Post-fossil fuel automotive technology is now under intensive development.
As an armada of real and pretend experts proclaim their often blurred visions of our motoring future, it's becoming difficult to separate genuinely viable alternatives to fossil fuels from the snake oil and dead end technologies.
Of course a debate over which fuels are better or worse, cleaner or dirtier, expensive or cheap is inevitable, and ultimately productive, because in the end the best technology will win. It usually does.
With the European Commission adopting its 130 g/km emissions target for the majority of new vehicles in 2012, the first step on the road to genuinely clean green cars has arrived.

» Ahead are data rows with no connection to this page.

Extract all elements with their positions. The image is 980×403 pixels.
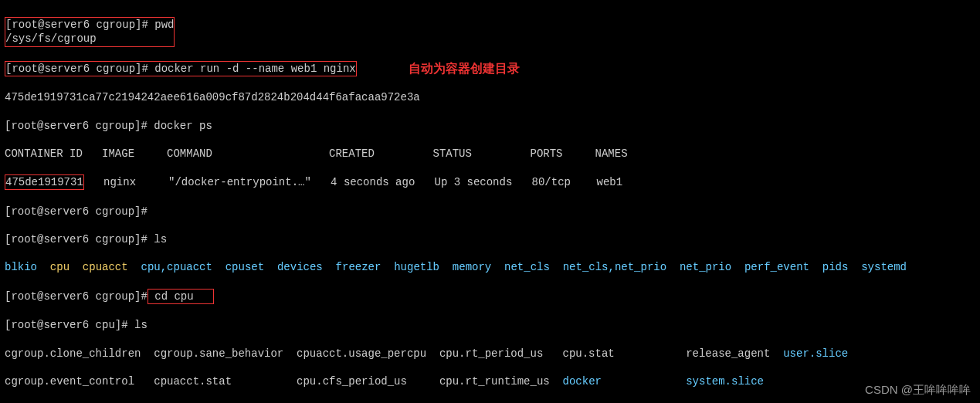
output-pwd: /sys/fs/cgroup — [5, 32, 97, 45]
ls-cpu-row1: cgroup.clone_children cgroup.sane_behavi… — [5, 347, 783, 360]
cmd-ls: ls — [134, 319, 148, 331]
ls-cpu-row2: cgroup.event_control cpuacct.stat cpu.cf… — [5, 375, 563, 388]
system-slice: system.slice — [686, 375, 764, 388]
cmd-pwd: pwd — [154, 19, 174, 31]
ls-cgroup-output: blkio cpu cpuacct cpu,cpuacct cpuset dev… — [5, 260, 975, 274]
prompt: [root@server6 cgroup]# — [5, 120, 154, 132]
ps-container-id: 475de1919731 — [5, 176, 83, 188]
docker-dir: docker — [563, 375, 602, 388]
watermark: CSDN @王哞哞哞哞 — [865, 382, 971, 398]
prompt: [root@server6 cgroup]# — [5, 290, 148, 303]
prompt: [root@server6 cgroup]# — [5, 63, 148, 75]
output-container-id: 475de1919731ca77c2194242aee616a009cf87d2… — [5, 91, 420, 103]
cmd-docker-ps: docker ps — [154, 120, 212, 132]
ps-row-rest: nginx "/docker-entrypoint.…" 4 seconds a… — [84, 176, 622, 188]
terminal-output[interactable]: [root@server6 cgroup]# pwd /sys/fs/cgrou… — [0, 0, 980, 403]
prompt: [root@server6 cgroup]# — [5, 233, 154, 246]
prompt: [root@server6 cgroup]# — [5, 19, 154, 31]
prompt: [root@server6 cpu]# — [5, 319, 134, 331]
cmd-docker-run: docker run -d --name web1 nginx — [148, 63, 356, 75]
cmd-ls: ls — [154, 233, 167, 246]
cmd-cd-cpu: cd cpu — [148, 290, 194, 303]
ps-header: CONTAINER ID IMAGE COMMAND CREATED STATU… — [5, 147, 628, 160]
annotation-auto-create: 自动为容器创建目录 — [409, 61, 520, 77]
user-slice: user.slice — [783, 347, 848, 360]
prompt: [root@server6 cgroup]# — [5, 205, 148, 218]
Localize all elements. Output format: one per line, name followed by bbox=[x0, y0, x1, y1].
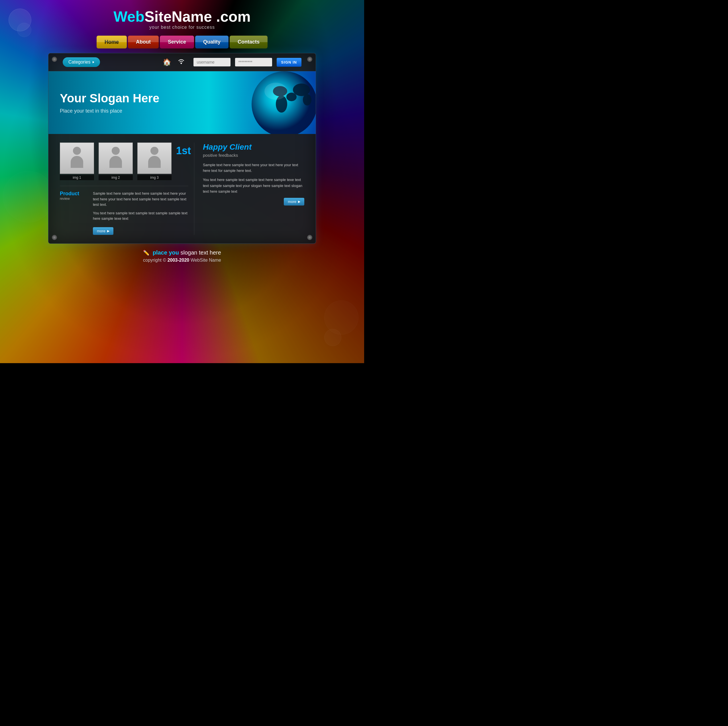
person-head-1 bbox=[73, 147, 81, 155]
title-rest: SiteName .com bbox=[144, 8, 251, 25]
page-wrapper: WebSiteName .com your best choice for su… bbox=[48, 0, 316, 266]
globe-svg bbox=[219, 71, 316, 134]
happy-more-label: more bbox=[288, 199, 296, 204]
img-placeholder-3 bbox=[137, 142, 171, 174]
content-section: img 1 img 2 bbox=[49, 134, 316, 244]
image-card-1: img 1 bbox=[60, 142, 94, 180]
img-label-3: img 3 bbox=[137, 175, 171, 180]
person-head-2 bbox=[112, 147, 120, 155]
nav-bar: Home About Service Quality Contacts bbox=[48, 36, 316, 49]
footer: ✏️ place you slogan text here copyright … bbox=[48, 244, 316, 266]
person-icon-3 bbox=[147, 147, 162, 170]
signin-button[interactable]: SIGN IN bbox=[277, 58, 301, 67]
pencil-icon: ✏️ bbox=[143, 250, 149, 256]
site-title: WebSiteName .com bbox=[48, 9, 316, 25]
title-web: Web bbox=[113, 8, 144, 25]
categories-label: Categories bbox=[68, 60, 90, 65]
product-text-2: You text here sample text sample test sa… bbox=[93, 210, 188, 222]
top-bar: Categories 🏠 SIGN IN bbox=[49, 53, 316, 71]
main-panel: Categories 🏠 SIGN IN Your Slogan Here bbox=[48, 53, 316, 244]
nav-about[interactable]: About bbox=[128, 36, 159, 49]
nav-quality[interactable]: Quality bbox=[195, 36, 228, 49]
globe-container bbox=[219, 71, 316, 134]
nav-home[interactable]: Home bbox=[96, 36, 127, 49]
img-label-2: img 2 bbox=[99, 175, 133, 180]
person-body-3 bbox=[148, 156, 161, 168]
hero-heading: Your Slogan Here bbox=[60, 92, 159, 105]
happy-client-title: Happy Client bbox=[203, 142, 304, 152]
happy-client-text: Sample text here sample text here your t… bbox=[203, 162, 304, 195]
happy-more-button[interactable]: more ▶ bbox=[284, 198, 304, 205]
screw-bottom-right bbox=[307, 235, 312, 240]
svg-point-7 bbox=[303, 94, 311, 106]
hero-banner: Your Slogan Here Place your text in this… bbox=[49, 71, 316, 134]
product-text: Sample text here sample text here sample… bbox=[93, 191, 188, 235]
footer-highlight: place you bbox=[153, 250, 179, 256]
screw-bottom-left bbox=[52, 235, 57, 240]
img-placeholder-1 bbox=[60, 142, 94, 174]
product-title: Product bbox=[60, 191, 88, 197]
hero-subtext: Place your text in this place bbox=[60, 108, 159, 114]
wifi-icon bbox=[177, 58, 185, 66]
footer-brand: WebSite Name bbox=[189, 258, 221, 262]
site-tagline: your best choice for success bbox=[48, 25, 316, 30]
left-column: img 1 img 2 bbox=[60, 142, 194, 235]
image-card-3: img 3 bbox=[137, 142, 171, 180]
username-input[interactable] bbox=[193, 58, 231, 66]
happy-more-arrow-icon: ▶ bbox=[298, 200, 300, 204]
deco-circle-5 bbox=[324, 329, 341, 346]
product-more-button[interactable]: more ▶ bbox=[93, 227, 113, 235]
footer-copy-text: copyright © bbox=[143, 258, 168, 262]
nav-service[interactable]: Service bbox=[160, 36, 194, 49]
footer-years: 2003-2020 bbox=[168, 258, 190, 262]
person-icon-1 bbox=[70, 147, 84, 170]
product-subtitle: review bbox=[60, 197, 88, 201]
footer-copyright: copyright © 2003-2020 WebSite Name bbox=[48, 258, 316, 263]
password-input[interactable] bbox=[235, 58, 272, 66]
img-placeholder-2 bbox=[99, 142, 133, 174]
footer-slogan-rest: slogan text here bbox=[179, 250, 221, 256]
product-text-1: Sample text here sample text here sample… bbox=[93, 191, 188, 208]
image-card-2: img 2 bbox=[99, 142, 133, 180]
person-body-2 bbox=[109, 156, 122, 168]
site-header: WebSiteName .com your best choice for su… bbox=[48, 9, 316, 30]
img-label-1: img 1 bbox=[60, 175, 94, 180]
categories-button[interactable]: Categories bbox=[63, 57, 100, 67]
rank-badge: 1st bbox=[176, 145, 191, 157]
hero-text: Your Slogan Here Place your text in this… bbox=[60, 92, 159, 114]
product-section: Product review Sample text here sample t… bbox=[60, 186, 188, 235]
person-body-1 bbox=[71, 156, 83, 168]
deco-circle-2 bbox=[17, 23, 31, 37]
person-icon-2 bbox=[109, 147, 123, 170]
product-more-label: more bbox=[97, 229, 106, 233]
categories-arrow-icon bbox=[93, 61, 94, 63]
home-icon[interactable]: 🏠 bbox=[163, 58, 171, 66]
svg-point-8 bbox=[265, 83, 287, 100]
product-more-arrow-icon: ▶ bbox=[107, 229, 109, 233]
footer-slogan: ✏️ place you slogan text here bbox=[48, 250, 316, 256]
product-label: Product review bbox=[60, 191, 88, 235]
happy-client-subtitle: positive feedbacks bbox=[203, 153, 304, 158]
svg-point-0 bbox=[180, 63, 182, 64]
nav-contacts[interactable]: Contacts bbox=[229, 36, 268, 49]
happy-text-1: Sample text here sample text here your t… bbox=[203, 162, 304, 174]
person-head-3 bbox=[150, 147, 158, 155]
images-row: img 1 img 2 bbox=[60, 142, 188, 180]
deco-circle-3 bbox=[3, 171, 54, 222]
happy-text-2: You text here sample text sample text he… bbox=[203, 177, 304, 194]
right-column: Happy Client positive feedbacks Sample t… bbox=[194, 142, 304, 235]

Whatever we drive over the horizon, David Lamb (one of the NRMA sponsored Jamison Group members) says the way to make a difference now is to use our car less. "By 2050, we need to achieve an 80 per cent reduction in greenhouse gas emissions if we are to stop global warming becoming irreversible," he said.
"I think we can, and as a rich nation we have to show some leadership, but at present we just encourage waste. Large six cylinder cars produced by the Australian industry are just so far away from what the rest of the world is talking about. "Lamb said.
Mark Diesendorf (Jamison Group member) concurs with the 80 per cent by 2050 target, but says "there are no certainties". He also condemns the current political emphasis on so called "clean coal" technology in Australia.
"It's deluded rhetoric to claim that Australia can fund the development of clean coal and export the technology to the world," he said.
"We should leave that to the Americans and the Europeans, who can afford it, and put our research dollars into renewables like wind, solar and biofuels.
"The nice thing about the car business," Diesendorf said, "is that increasingly high oil prices, and declining supply, are natural drivers which will make the market for alternative fuels, and vehicle technology, work - as long as the current government subsidies to the fossil fuel industry, which run into billions of dollars, stop. That really is throwing money into a bottomless pit."